=== Begin Enclosure ===
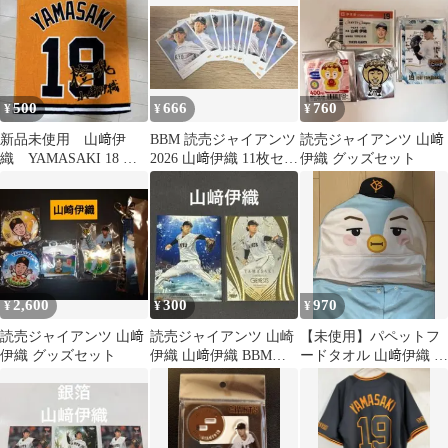
500
666
760
¥
¥
¥
新品未使用 山﨑伊
BBM 読売ジャイアンツ
読売ジャイアンツ 山﨑
織 YAMASAKI 18 タ
2026 山﨑伊織 11枚セッ
伊織 グッズセット
オル
ト
2,600
300
970
¥
¥
¥
読売ジャイアンツ 山﨑
読売ジャイアンツ 山崎
【未使用】パペットフ
伊織 グッズセット
伊織 山﨑伊織 BBMカ
ードタオル 山﨑伊織 読
ード 2枚セット
売ジャイアンツ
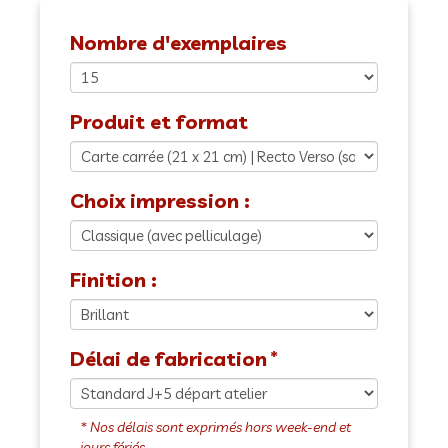
Nombre d'exemplaires
Produit et format
Choix impression :
Finition :
Délai de fabrication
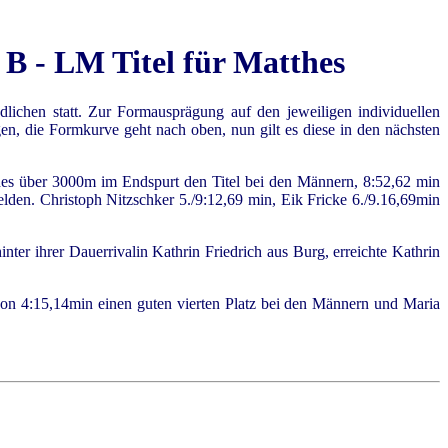
B - LM Titel für Matthes
chen statt. Zur Formausprägung auf den jeweiligen individuellen
n, die Formkurve geht nach oben, nun gilt es diese in den nächsten
hes über 3000m im Endspurt den Titel bei den Männern, 8:52,62 min
lden. Christoph Nitzschker 5./9:12,69 min, Eik Fricke 6./9.16,69min
ter ihrer Dauerrivalin Kathrin Friedrich aus Burg, erreichte Kathrin
on 4:15,14min einen guten vierten Platz bei den Männern und Maria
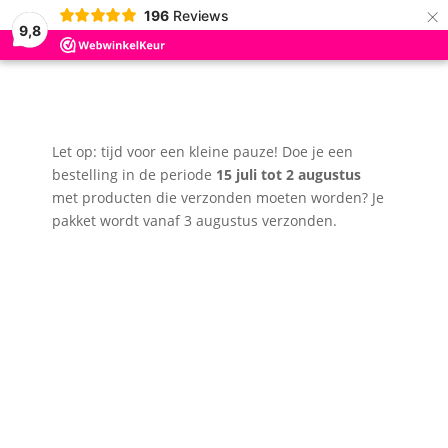
×
196
Reviews
9,8
Let op: tijd voor een kleine pauze! Doe je een
bestelling in de periode
15 juli tot 2 augustus
met producten die verzonden moeten worden? Je
pakket wordt vanaf 3 augustus verzonden.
=== End Enclosure ===
→ **Activity**
From the listing above, copy out each line where the word "verzonden" appears.

→ **Output of the exercise**
met producten die verzonden moeten worden? Je
pakket wordt vanaf 3 augustus verzonden.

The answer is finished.